■ **DIRECTIONS**
Return, word for word, only the lines of the data below that lie between the line with "chats - Favorisent" and the line with "Description courte du", those two lines included.

■ **DATASET RECORDS**
++++++++++++++++++++

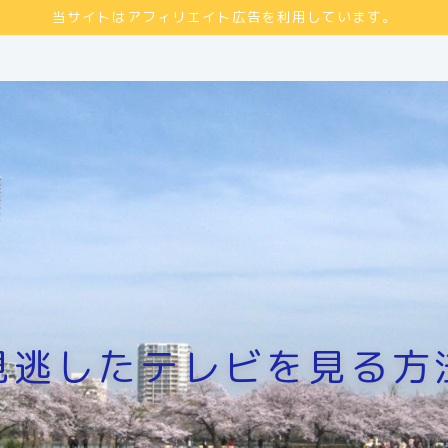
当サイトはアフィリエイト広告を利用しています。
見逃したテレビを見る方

++++++++++++++++++++

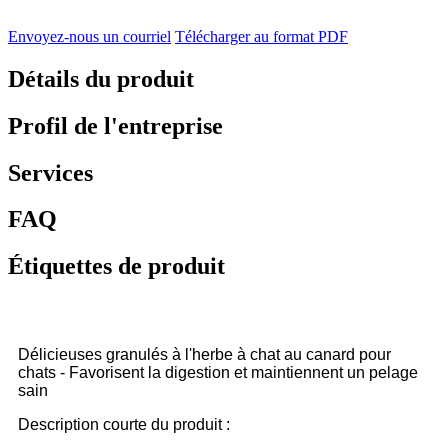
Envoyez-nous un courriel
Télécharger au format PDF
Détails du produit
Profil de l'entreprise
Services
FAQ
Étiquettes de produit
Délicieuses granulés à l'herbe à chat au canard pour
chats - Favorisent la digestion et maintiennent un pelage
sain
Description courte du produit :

++++++++++++++++++++

■ **ANSWER FOR THIS EXERCISE**
chats - Favorisent la digestion et maintiennent un pelage
sain
Description courte du produit :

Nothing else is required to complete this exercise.